EXERCISE:
Find the line with "Bill Summary: H 926 (2025-2026)" in the data below. Repeat it and every line after it up to the end, exactly, but drop the pictures.

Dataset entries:
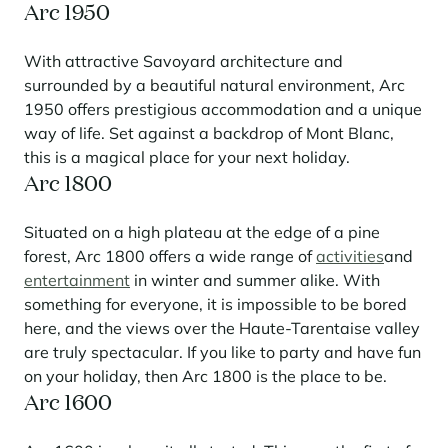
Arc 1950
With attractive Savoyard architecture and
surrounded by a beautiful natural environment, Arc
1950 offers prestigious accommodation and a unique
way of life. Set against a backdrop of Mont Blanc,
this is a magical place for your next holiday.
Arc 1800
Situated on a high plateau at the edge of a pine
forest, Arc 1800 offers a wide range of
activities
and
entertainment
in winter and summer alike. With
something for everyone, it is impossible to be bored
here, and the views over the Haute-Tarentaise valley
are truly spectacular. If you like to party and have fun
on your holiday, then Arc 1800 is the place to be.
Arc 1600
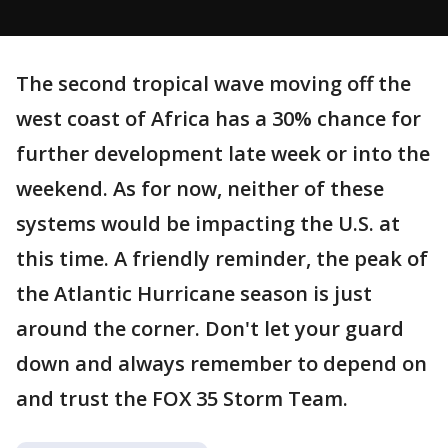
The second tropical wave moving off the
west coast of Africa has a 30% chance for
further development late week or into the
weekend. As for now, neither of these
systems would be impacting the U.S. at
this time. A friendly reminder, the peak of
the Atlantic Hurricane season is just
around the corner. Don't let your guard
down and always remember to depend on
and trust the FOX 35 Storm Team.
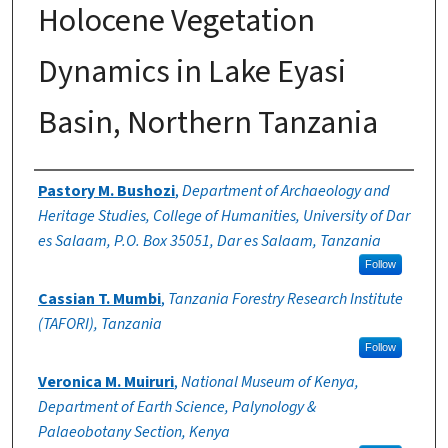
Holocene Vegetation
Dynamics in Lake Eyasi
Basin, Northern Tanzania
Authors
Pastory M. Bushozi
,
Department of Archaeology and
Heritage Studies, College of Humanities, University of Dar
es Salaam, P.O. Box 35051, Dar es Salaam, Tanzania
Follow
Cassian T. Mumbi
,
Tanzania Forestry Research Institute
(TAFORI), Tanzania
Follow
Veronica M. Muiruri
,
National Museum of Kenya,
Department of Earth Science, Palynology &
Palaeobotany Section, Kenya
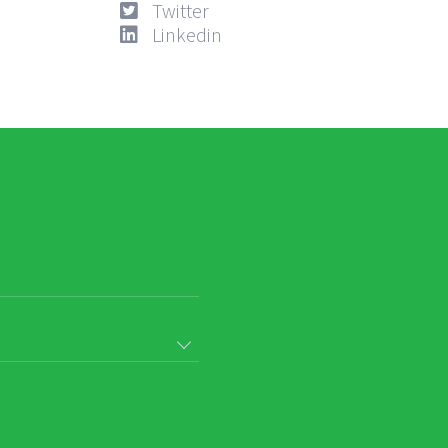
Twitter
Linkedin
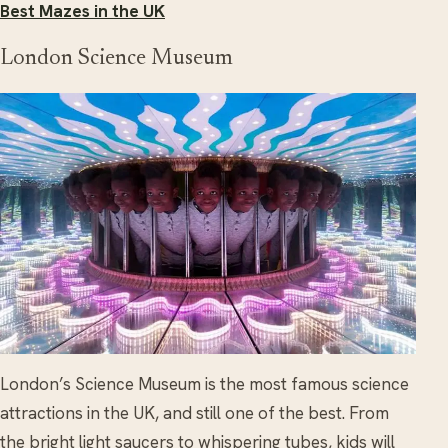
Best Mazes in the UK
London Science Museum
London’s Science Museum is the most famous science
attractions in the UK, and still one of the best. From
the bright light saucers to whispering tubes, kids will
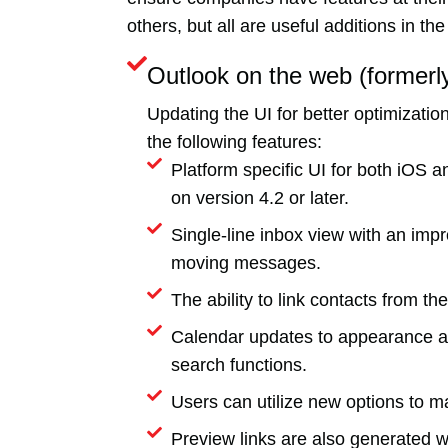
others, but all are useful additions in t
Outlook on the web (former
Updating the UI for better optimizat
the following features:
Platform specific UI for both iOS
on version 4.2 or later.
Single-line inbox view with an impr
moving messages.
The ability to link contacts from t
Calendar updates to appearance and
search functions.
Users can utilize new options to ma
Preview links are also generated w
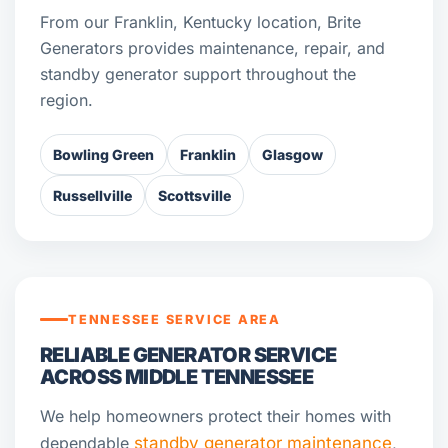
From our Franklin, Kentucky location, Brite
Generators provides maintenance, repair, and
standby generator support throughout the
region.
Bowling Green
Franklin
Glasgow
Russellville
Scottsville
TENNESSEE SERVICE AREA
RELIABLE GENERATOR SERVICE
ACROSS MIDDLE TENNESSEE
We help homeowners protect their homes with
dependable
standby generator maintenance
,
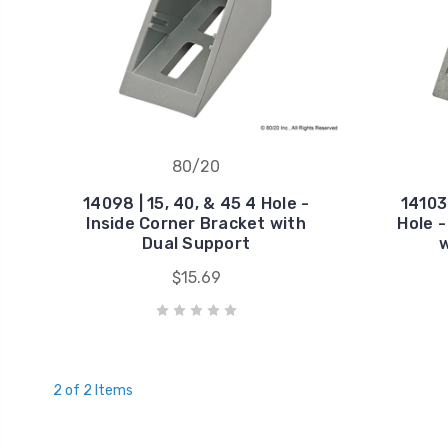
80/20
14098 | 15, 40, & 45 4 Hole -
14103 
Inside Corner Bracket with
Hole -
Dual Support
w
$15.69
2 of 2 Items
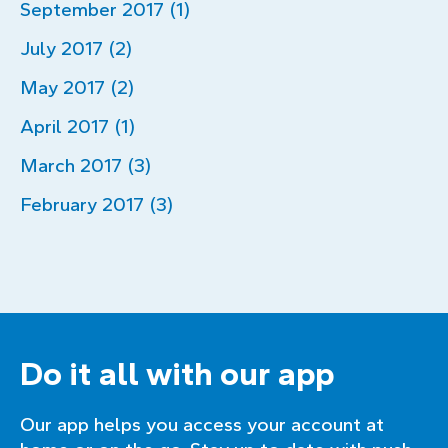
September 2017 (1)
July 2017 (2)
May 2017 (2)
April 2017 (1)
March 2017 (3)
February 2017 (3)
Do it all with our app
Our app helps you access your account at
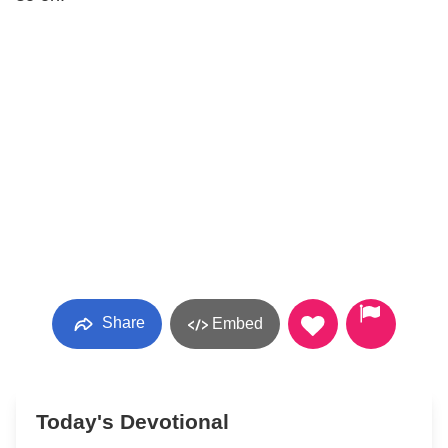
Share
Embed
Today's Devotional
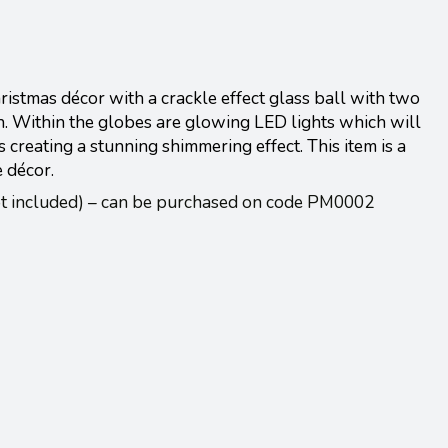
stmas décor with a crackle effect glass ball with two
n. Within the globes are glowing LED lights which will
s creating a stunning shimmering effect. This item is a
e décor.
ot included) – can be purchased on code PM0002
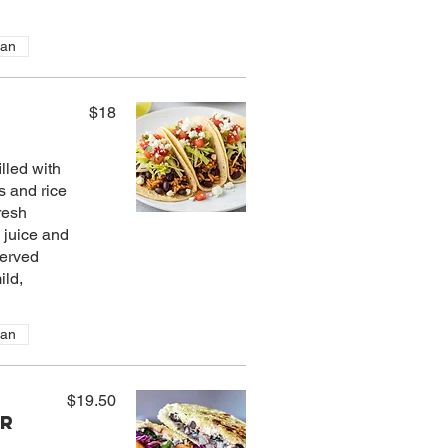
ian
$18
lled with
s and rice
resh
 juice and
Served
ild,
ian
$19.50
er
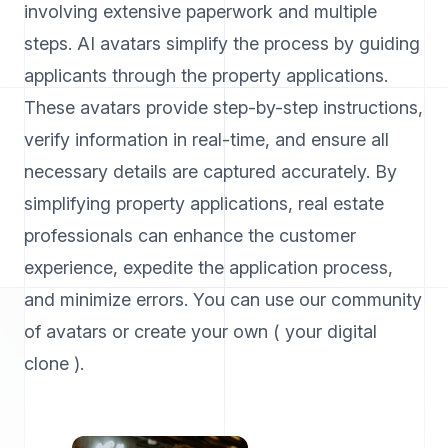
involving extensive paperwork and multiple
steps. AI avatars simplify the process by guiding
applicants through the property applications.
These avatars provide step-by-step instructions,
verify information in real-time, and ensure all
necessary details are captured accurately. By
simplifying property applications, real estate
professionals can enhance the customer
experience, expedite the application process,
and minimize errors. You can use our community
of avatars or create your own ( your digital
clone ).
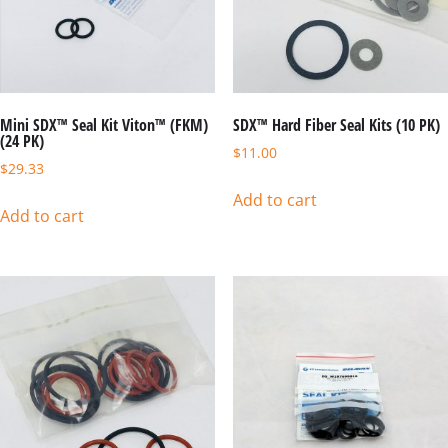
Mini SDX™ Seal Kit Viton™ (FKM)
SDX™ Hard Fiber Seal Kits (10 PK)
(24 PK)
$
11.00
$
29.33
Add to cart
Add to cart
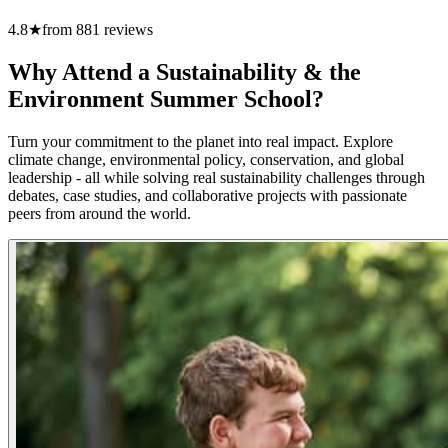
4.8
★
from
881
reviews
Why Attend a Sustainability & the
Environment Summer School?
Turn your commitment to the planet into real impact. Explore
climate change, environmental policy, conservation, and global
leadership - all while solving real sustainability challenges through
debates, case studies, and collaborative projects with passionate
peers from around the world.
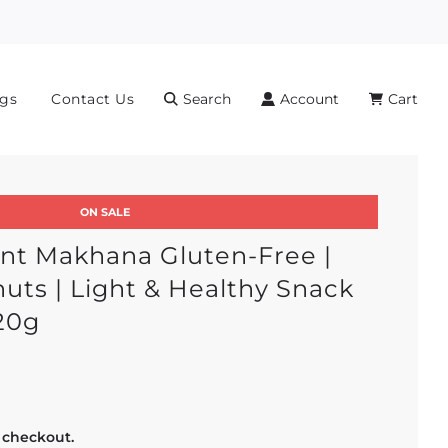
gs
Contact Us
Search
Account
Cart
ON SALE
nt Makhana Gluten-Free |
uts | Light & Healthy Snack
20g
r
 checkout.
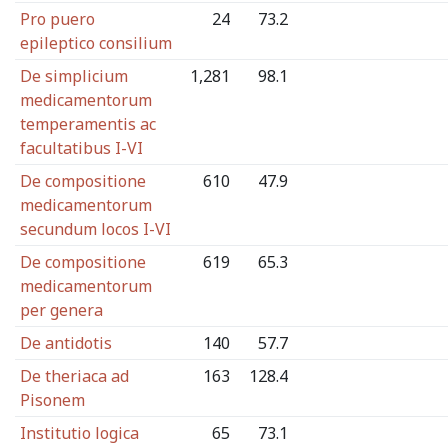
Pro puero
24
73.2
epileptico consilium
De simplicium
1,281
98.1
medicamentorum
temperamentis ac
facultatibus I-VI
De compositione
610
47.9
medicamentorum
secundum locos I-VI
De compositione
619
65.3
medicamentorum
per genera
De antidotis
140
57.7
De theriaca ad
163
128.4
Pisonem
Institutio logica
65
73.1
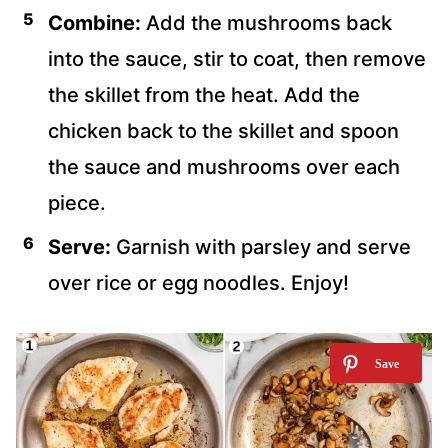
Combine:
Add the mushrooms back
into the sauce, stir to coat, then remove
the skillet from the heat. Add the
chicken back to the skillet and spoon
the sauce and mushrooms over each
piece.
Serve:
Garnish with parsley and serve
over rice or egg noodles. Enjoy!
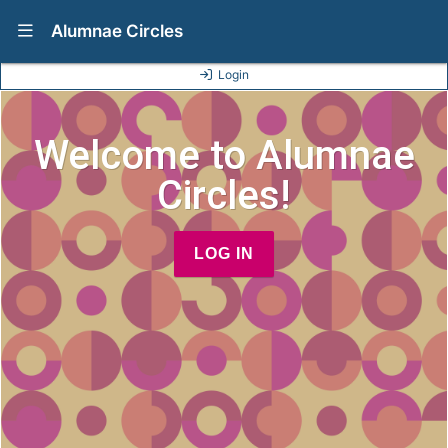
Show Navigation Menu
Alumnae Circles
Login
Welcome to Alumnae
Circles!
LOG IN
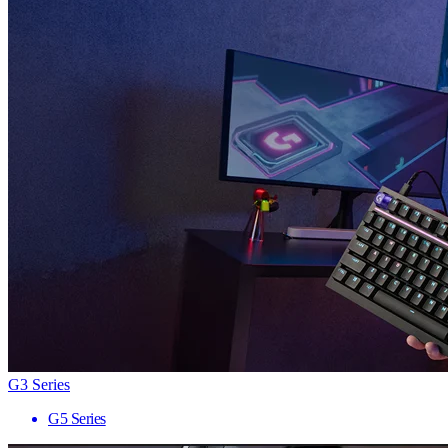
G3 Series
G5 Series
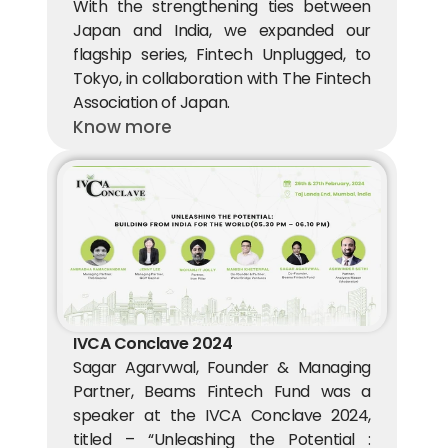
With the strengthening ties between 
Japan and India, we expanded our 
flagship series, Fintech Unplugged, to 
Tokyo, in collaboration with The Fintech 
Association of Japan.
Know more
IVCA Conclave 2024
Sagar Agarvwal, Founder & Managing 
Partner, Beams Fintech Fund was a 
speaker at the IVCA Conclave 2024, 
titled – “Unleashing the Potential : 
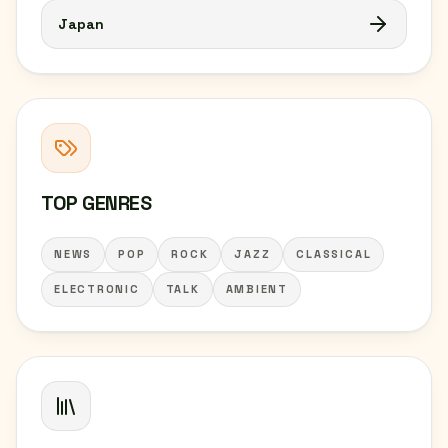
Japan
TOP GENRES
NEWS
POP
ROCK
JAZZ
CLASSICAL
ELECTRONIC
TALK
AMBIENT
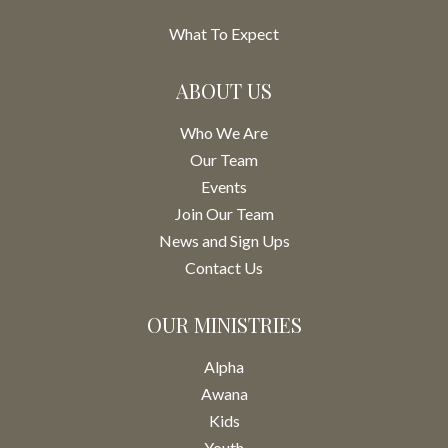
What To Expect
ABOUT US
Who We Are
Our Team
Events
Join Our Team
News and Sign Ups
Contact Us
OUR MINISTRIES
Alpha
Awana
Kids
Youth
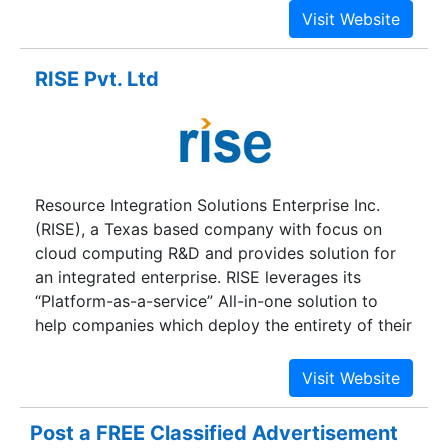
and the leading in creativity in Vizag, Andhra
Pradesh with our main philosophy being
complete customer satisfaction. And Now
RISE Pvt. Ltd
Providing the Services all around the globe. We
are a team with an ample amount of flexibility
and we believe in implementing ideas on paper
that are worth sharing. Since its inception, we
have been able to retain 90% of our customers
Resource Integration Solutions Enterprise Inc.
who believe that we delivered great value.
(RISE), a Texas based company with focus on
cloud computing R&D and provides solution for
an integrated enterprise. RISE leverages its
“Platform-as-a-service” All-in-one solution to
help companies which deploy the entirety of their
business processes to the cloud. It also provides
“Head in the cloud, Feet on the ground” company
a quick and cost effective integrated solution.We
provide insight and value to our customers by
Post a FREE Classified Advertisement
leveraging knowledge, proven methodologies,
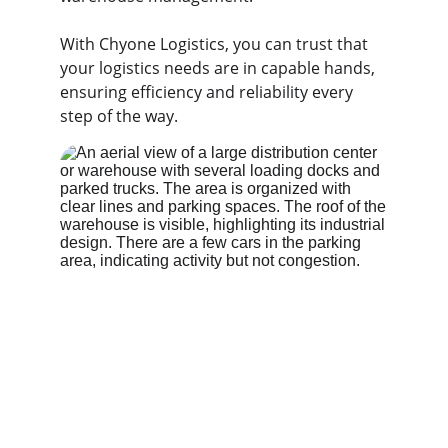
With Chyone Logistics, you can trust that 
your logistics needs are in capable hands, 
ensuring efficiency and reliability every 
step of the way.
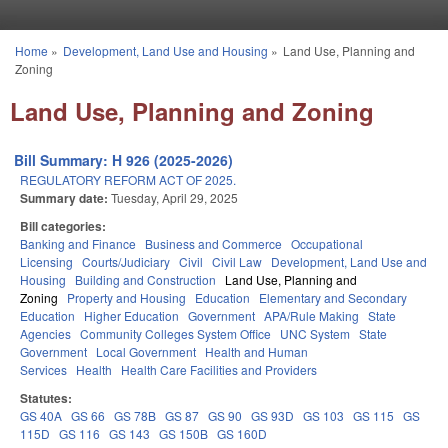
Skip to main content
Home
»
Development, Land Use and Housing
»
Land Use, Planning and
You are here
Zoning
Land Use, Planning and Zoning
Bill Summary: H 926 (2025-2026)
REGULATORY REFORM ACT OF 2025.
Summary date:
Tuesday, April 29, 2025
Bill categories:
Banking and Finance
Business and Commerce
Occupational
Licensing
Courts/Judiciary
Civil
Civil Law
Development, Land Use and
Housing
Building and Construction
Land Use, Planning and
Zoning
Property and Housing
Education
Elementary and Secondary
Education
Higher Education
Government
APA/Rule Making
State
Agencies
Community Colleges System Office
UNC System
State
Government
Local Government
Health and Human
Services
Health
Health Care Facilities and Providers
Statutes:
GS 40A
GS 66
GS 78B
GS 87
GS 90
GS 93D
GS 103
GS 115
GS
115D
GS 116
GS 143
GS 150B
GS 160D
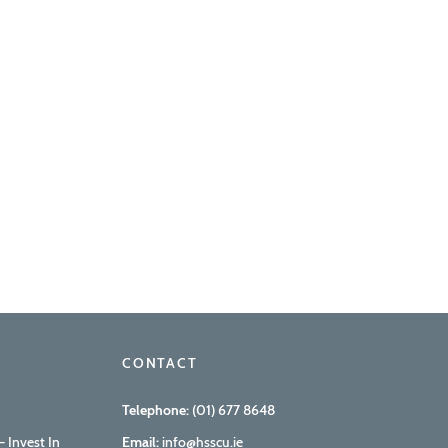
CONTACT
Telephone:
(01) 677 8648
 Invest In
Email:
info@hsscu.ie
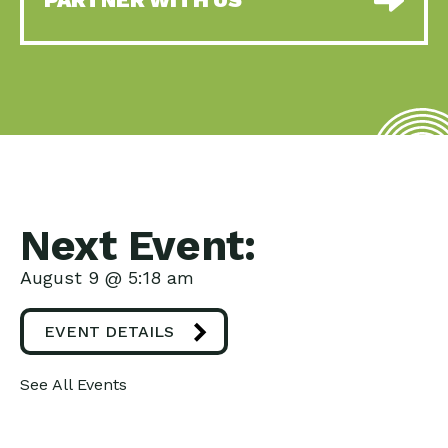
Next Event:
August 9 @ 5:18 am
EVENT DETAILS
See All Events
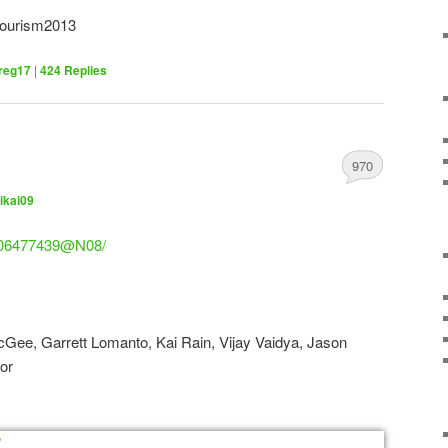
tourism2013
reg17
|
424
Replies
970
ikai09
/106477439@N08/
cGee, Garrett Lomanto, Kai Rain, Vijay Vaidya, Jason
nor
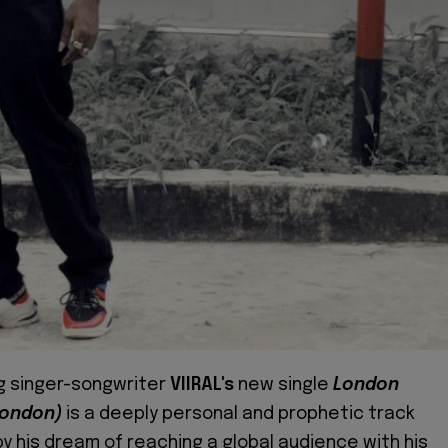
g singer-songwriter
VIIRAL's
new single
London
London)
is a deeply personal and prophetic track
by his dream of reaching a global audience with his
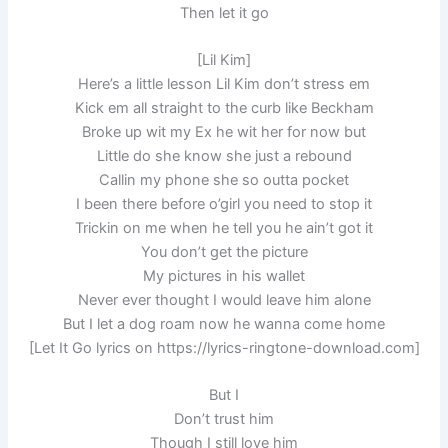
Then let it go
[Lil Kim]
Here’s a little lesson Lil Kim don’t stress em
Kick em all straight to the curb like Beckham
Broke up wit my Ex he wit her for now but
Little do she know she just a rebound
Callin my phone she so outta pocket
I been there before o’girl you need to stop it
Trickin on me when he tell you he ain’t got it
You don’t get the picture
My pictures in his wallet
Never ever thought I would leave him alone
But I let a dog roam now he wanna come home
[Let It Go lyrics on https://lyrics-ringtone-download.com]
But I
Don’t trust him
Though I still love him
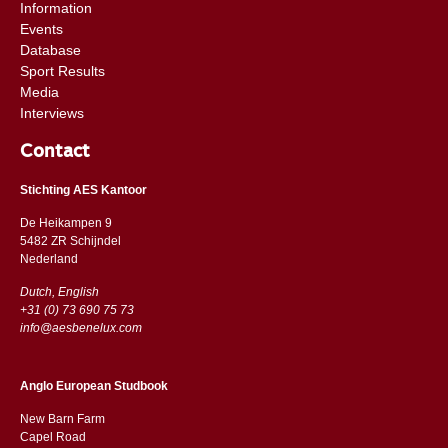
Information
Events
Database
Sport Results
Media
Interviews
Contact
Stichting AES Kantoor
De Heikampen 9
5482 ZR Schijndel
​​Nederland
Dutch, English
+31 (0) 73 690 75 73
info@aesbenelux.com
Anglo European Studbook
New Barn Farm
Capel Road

REPLY:
Bill Summary: H 926 (2025-2026)
REGULATORY REFORM ACT OF 2025.
Summary date:
Tuesday, April 29, 2025
Bill categories:
Banking and Finance
Business and Commerce
Occupational
Licensing
Courts/Judiciary
Civil
Civil Law
Development, Land Use and
Housing
Building and Construction
Land Use, Planning and
Zoning
Property and Housing
Education
Elementary and Secondary
Education
Higher Education
Government
APA/Rule Making
State
Agencies
Community Colleges System Office
UNC System
State
Government
Local Government
Health and Human
Services
Health
Health Care Facilities and Providers
Statutes:
GS 40A
GS 66
GS 78B
GS 87
GS 90
GS 93D
GS 103
GS 115
GS
115D
GS 116
GS 143
GS 150B
GS 160D
CONTACT
Telephone:
(01) 677 8648
 Invest In
Email:
info@hsscu.ie
Next Event:
August 9 @ 5:18 am
EVENT DETAILS
See All Events
tourism2013
reg17
|
424
Replies
970
ikai09
/106477439@N08/
cGee, Garrett Lomanto, Kai Rain, Vijay Vaidya, Jason
nor
g singer-songwriter
VIIRAL's
new single
London
London)
is a deeply personal and prophetic track
by his dream of reaching a global audience with his
Then let it go
[Lil Kim]
Here’s a little lesson Lil Kim don’t stress em
Kick em all straight to the curb like Beckham
Broke up wit my Ex he wit her for now but
Little do she know she just a rebound
Callin my phone she so outta pocket
I been there before o’girl you need to stop it
Trickin on me when he tell you he ain’t got it
You don’t get the picture
My pictures in his wallet
Never ever thought I would leave him alone
But I let a dog roam now he wanna come home
[Let It Go lyrics on https://lyrics-ringtone-download.com]
But I
Don’t trust him
Though I still love him
Information
Events
Database
Sport Results
Media
Interviews
Contact
Stichting AES Kantoor
De Heikampen 9
5482 ZR Schijndel
​​Nederland
Dutch, English
+31 (0) 73 690 75 73
info@aesbenelux.com
Anglo European Studbook
New Barn Farm
Capel Road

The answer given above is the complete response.